TASK TO CARRY OUT: Pictures are to be excluded. Please print only the lines from the one containing "der Einführung von Künstlicher" through the end of the data, exactly as they appear.

Records from a dataset

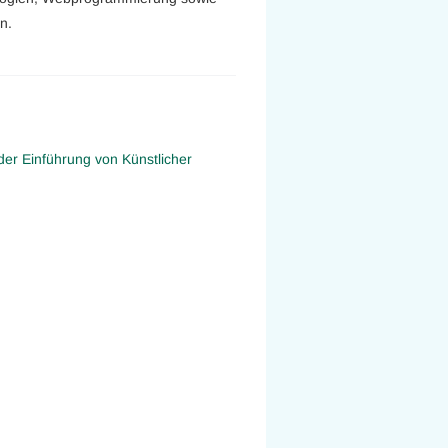
n.
 der Einführung von Künstlicher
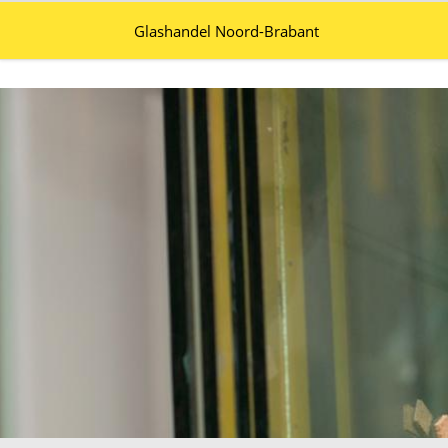
Glashandel Noord-Brabant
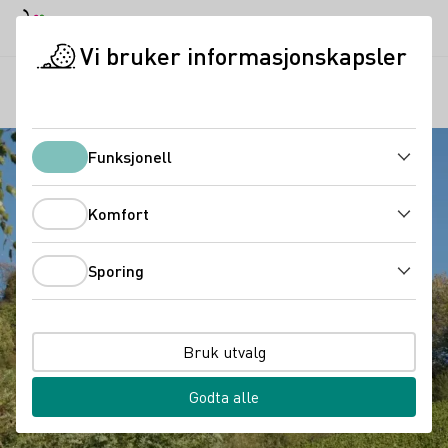
Dagmodus
Darkmode
Lukk
Åpne
Vi bruker informasjonskapsler
Regioner
Utsikt fra slottsruinen Scharfenstein
Startside
Funksjonell
Funksjonell
Komfort
Komfort
Sporing
Sporing
Bruk utvalg
Godta alle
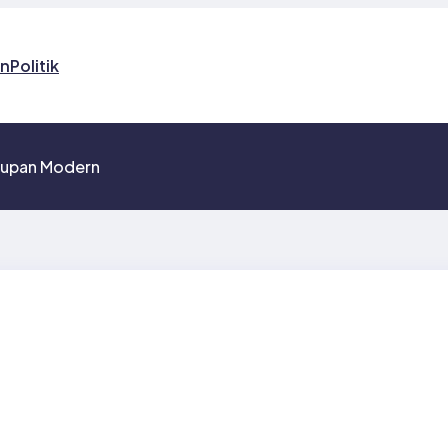
on
Politik
idupan Modern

TASK RESULT:
 der Einführung von Künstlicher
Glashandel Noord-Brabant
Dagmodus
Darkmode
Lukk
Åpne
Vi bruker informasjonskapsler
Regioner
Utsikt fra slottsruinen Scharfenstein
Startside
Funksjonell
Funksjonell
Komfort
Komfort
Sporing
Sporing
Bruk utvalg
Godta alle
on
Politik
idupan Modern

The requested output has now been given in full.